High Speed Internet Too Slow? Why, and How to Fix It for Cheap
If your internet keeps loading and loading every time you go to a different website, you can feel good in the knowledge that at least your slow computer isn’t to blame. Your internet provider, as well as other factors, make it up to half as slow as advertised.
The Federal Communications Commission recently reported that the advertised speeds are off by about 50%, making that commonly heard claim by internet providers that “up to 10 Mbps” look bogus.
What is Internet Speed?
How fast your internet is depends on three factors: Download speed (how fast you can retrieve something from the internet), upload speed (sending something to a remote location on the internet), and latency (lag time between each point during information transfer). Download speed is what you experience the most and can send you to tap your fingers for what seems like minutes before a web page shows up on your screen. If you’re streaming movies from Netflix, download speed is important.

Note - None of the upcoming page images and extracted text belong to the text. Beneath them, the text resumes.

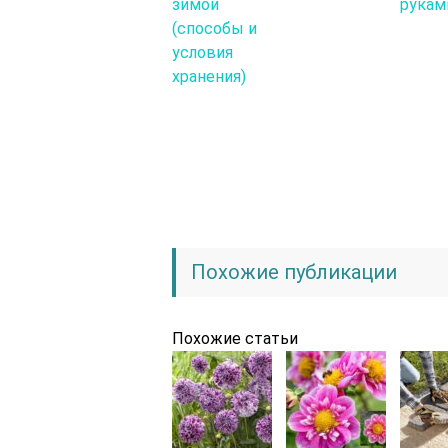
зимой
рукам
(способы и
условия
хранения)
Похожие публикации
Похожие статьи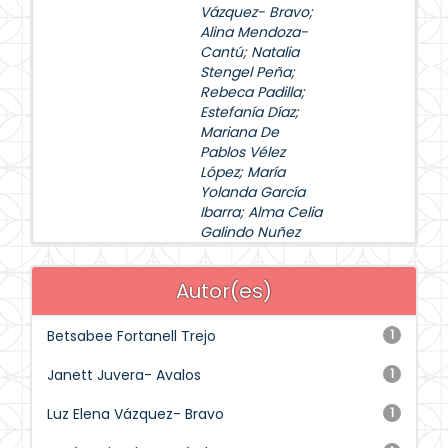
Vázquez- Bravo
;
Alina Mendoza-
Cantú
;
Natalia
Stengel Peña
;
Rebeca Padilla
;
Estefanía Díaz
;
Mariana De
Pablos Vélez
López
;
María
Yolanda García
Ibarra
;
Alma Celia
Galindo Nuñez
Autor(es)
Betsabee Fortanell Trejo
1
Janett Juvera- Avalos
1
Luz Elena Vázquez- Bravo
1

The higher the number for download speed, the quicker the movie will get from the Netflix website to your computer. A movie downloaded at 15 Mbps should take one-tenth as long as having a 1.5 Mbps connection. Without getting too technical, Mbps (megabytes per second) is a measurement of data and how fast it can flow through an internet connection. Always go for the highest number you can get, although if you’re just sending e-mail and not watching movies, you can save money by getting a slower connection.

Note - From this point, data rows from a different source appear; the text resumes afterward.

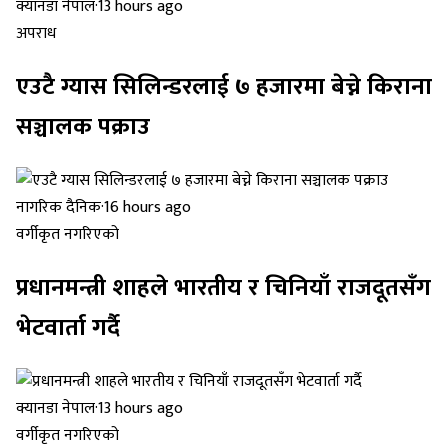
क्यानडा नेपाल
·
13 hours ago
अपराध
एउटै ग्यास सिलिन्डरलाई ७ हजारमा बेच्ने किराना
सञ्चालक पक्राउ
नागरिक दैनिक
·
16 hours ago
वर्गीकृत नगरिएको
प्रधानमन्त्री शाहले भारतीय र चिनियाँ राजदूतसँग
भेटवार्ता गर्दै
क्यानडा नेपाल
·
13 hours ago
वर्गीकृत नगरिएको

You Can Check Your Internet Speed
The company that we buy internet service from has an online network speed test to see how fast the 10 Mbps that we’re paying for really is. A quick test showed that our “downstream” download speed was off by about 40%, at 6.44 Mpbs. There are many websites to test your server speed. Speedtest.net showed we had a download speed of 8.16 Mpbs, which is better than our own service provider’s test showed. The online speed tests are free, so check out a few.
These Factors Are Slowing Down Your Computer
Our internet provider points out that internet speed depends on many factors, and that information can only travel as fast as the slowest connection on the way. One is the website being called up, with more complex sites taking longer to load. Our provider also states on its website that typical variations in line speed can produce speed tests showing a connection running at 80% to 90% percent of maximum speed, which is much better than the FCC says. Speed can be determined by network traffic, hardware or software capabilities, Wi-Fi setup, and limitations on the computer. In other words, if you have an old computer, say six years or so, then you’re going to have a slower internet than a new processor would provide.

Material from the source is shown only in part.